- Representative:
|  | Jason Petrie R–Elkton |
since January 1, 2017
- Registration: 46.7% Republican 44.2% Democratic 8.6% No party preference
- Demographics: 87.2% White 5.2% Black 3.7% Hispanic 0.3% Asian 0.1% Native American 0.3% Other 3.2% Multiracial
- Population (2023): 44,186
- Registered voters (2025): 31,214

= Kentucky's 16th House of Representatives district =

American legislative district

Kentucky's 16th House of Representatives district is one of 100 districts in the Kentucky House of Representatives.
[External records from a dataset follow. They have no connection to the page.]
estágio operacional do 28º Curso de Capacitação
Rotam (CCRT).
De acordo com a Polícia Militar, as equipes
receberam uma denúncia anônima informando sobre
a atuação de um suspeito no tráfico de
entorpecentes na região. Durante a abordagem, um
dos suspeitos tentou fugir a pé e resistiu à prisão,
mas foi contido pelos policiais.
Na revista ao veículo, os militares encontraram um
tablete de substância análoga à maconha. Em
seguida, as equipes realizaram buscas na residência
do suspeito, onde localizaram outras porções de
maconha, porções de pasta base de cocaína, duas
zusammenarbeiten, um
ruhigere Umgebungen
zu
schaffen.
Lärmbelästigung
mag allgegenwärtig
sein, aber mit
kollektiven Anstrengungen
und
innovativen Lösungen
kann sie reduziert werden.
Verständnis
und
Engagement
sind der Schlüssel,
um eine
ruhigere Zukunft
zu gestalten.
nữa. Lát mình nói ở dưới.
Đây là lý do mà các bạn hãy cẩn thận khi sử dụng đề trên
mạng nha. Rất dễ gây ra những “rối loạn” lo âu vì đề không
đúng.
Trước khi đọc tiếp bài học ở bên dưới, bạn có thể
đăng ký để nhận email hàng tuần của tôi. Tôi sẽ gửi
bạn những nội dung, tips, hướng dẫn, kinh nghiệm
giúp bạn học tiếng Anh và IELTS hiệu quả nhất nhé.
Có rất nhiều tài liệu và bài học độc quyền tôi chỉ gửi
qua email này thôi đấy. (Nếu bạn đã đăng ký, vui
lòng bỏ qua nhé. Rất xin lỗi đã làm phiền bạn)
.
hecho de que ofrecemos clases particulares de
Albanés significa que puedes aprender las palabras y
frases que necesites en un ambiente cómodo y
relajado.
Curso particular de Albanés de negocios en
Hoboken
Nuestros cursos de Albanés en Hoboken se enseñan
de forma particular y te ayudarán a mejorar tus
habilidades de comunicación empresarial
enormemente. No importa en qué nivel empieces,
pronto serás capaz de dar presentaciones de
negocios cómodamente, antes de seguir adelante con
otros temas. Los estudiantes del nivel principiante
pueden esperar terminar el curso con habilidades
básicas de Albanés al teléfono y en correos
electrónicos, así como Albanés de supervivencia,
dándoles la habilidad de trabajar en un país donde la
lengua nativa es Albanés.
Located in the western part of the state, it comprises the counties of Logan, Todd, and part of Christian. It has been represented by Jason Petrie (R–Elkton) since 2017. As of 2023, the district had a population of 44,186.

== Voter registration ==
On January 1, 2025, the district had 31,214 registered voters, who were registered with the following parties.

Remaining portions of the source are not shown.